The magic happens in the progression. The LLM doesn't read everything—it narrows down iteratively, just like a human developer would.
The Secret Sauce: Fuzzy Matching
Vector embeddings capture "semantic similarity" through high-dimensional geometry. But you can get 80% of the benefit with simple Levenshtein distance.
batch_search_in_files({
searches: [
{ path: "src/auth/session.ts", pattern: "autentication" }
],
isFuzzy: true,
fuzzyThreshold: 0.7, // 70% similarity
contextLines: 3
})
// Returns matches for "authentication" despite typo
// similarity: 0.85 → "authentication"
This is critical for LLM tolerance. The model might misspell, use synonyms, or guess at naming conventions. Fuzzy matching catches these without the overhead of embedding computation.
"autentication" "authentication" When to Use Which Approach
Emergent RAG isn't a replacement—it's an alternative for specific use cases.
| Factor | Vector RAG | File System RAG |
|---|---|---|
| Setup Cost | High (embeddings, vector DB, chunking) | Zero (files already exist) |
| Query Cost | Low (one embedding + vector search) | Higher (multiple tool calls) |
| Reasoning | None (geometric similarity only) | Full LLM reasoning at retrieval time |
| Data Freshness | Stale (must re-embed on changes) | Always current (reads live files) |
| Best For | Large static corpora, semantic search | Codebases, live documents, exploration |
| Structure Awareness | Lost (flat chunks) | Preserved (folder hierarchy, file names) |
The Real Insight: Context Is Navigation
Traditional RAG treats retrieval as a lookup problem: given a query, return the most similar chunks. But when you give an LLM file system tools, it treats retrieval as a navigation problem: given a goal, explore until you find what you need.

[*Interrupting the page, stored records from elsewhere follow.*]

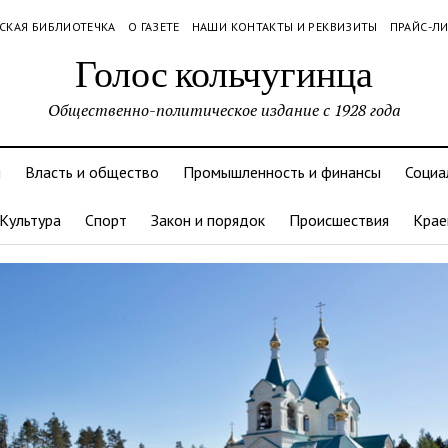
СКАЯ БИБЛИОТЕЧКА
О ГАЗЕТЕ
НАШИ КОНТАКТЫ И РЕКВИЗИТЫ
ПРАЙС-Л
Голос кольчугинца
Общественно-политическое издание с 1928 года
и
Власть и общество
Промышленность и финансы
Социа
Культура
Спорт
Закон и порядок
Происшествия
Крае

This is closer to how humans actually work. When I need to understand authentication in a codebase, I don't compute embeddings—I:
- Look at the folder structure (
list_directory) - Find likely candidates (
search_files("*auth*")) - Search for key terms (
search_in_file("jwt")) - Read the relevant sections (
read_file_lines)
The LLM does exactly this—but faster, in parallel, and with perfect recall of everything it's seen in the conversation.

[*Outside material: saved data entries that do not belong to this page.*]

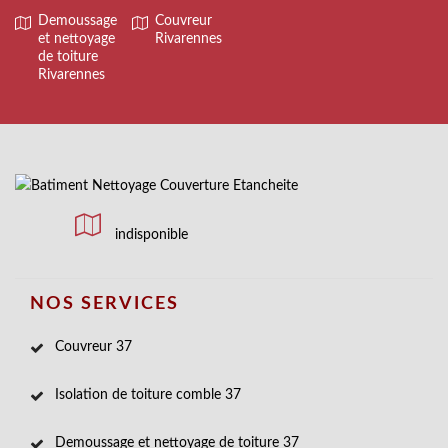
Demoussage
Couvreur
et nettoyage
Rivarennes
de toiture
Rivarennes
indisponible
NOS SERVICES
Couvreur 37
Isolation de toiture comble 37
Demoussage et nettoyage de toiture 37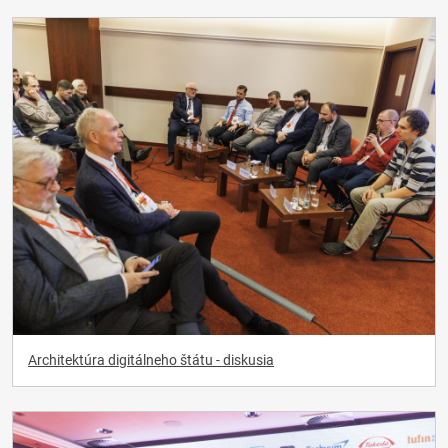
Architektúra digitálneho štátu - diskusia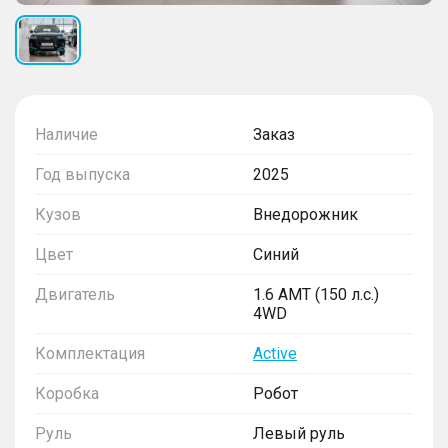
Наличие
Заказ
Год выпуска
2025
Кузов
Внедорожник
Цвет
Синий
Двигатель
1.6 AMT (150 л.с.)
4WD
Комплектация
Active
Коробка
Робот
Руль
Левый руль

Implementation: The Tool Stack
1. Discovery Layer
list_directory + search_files
// Broad discovery
search_files({
directory: "src/",
pattern: "*.auth.ts",
recursive: true,
maxResults: 100
})
// Returns: ["src/auth/session.auth.ts", "src/middleware/jwt.auth.ts", ...] 2. Location Layer
search_in_file + batch_search_in_files
// Find specific patterns with context
search_in_file({
path: "src/auth/session.ts",
pattern: "validateToken",
contextLines: 5, // 5 lines before and after
maxMatches: 10
})
// Returns matches with surrounding context
// Line 47: "export function validateToken(token: string) {" 3. Extraction Layer
read_file_lines with surgical precision
// Read just the function, not the whole file
read_file_lines({
path: "src/auth/session.ts",
startLine: 47,
endLine: 72,
includeLineNumbers: true
})
// Or read the last 50 lines of a log file
read_file_lines({
path: "logs/auth.log",
offset: -50 // Negative = from end, like tail
}) The Emergent Property
When you give an LLM these tools, something interesting emerges: it teaches itself retrieval strategies. Not through training, but through in-context reasoning about what it needs.

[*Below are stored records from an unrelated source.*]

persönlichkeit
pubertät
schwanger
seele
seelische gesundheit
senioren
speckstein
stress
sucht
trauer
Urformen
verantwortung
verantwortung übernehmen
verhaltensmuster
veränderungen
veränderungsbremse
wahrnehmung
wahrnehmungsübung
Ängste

Ask it to find authentication code and it will search for auth, login,
session, jwt, and token—without being told that these
concepts are related. The semantic knowledge is already in the model; you just
need to give it tools to act on that knowledge.
The Punchline
Vector RAG precomputes similarity and throws away reasoning.
File System RAG computes similarity through reasoning.
The LLM is the embedding model.
Is this always better than vector RAG? No. Is it simpler, cheaper, and more transparent for many use cases? Absolutely. And for codebases—where structure, naming conventions, and conceptual organization matter—it's often superior.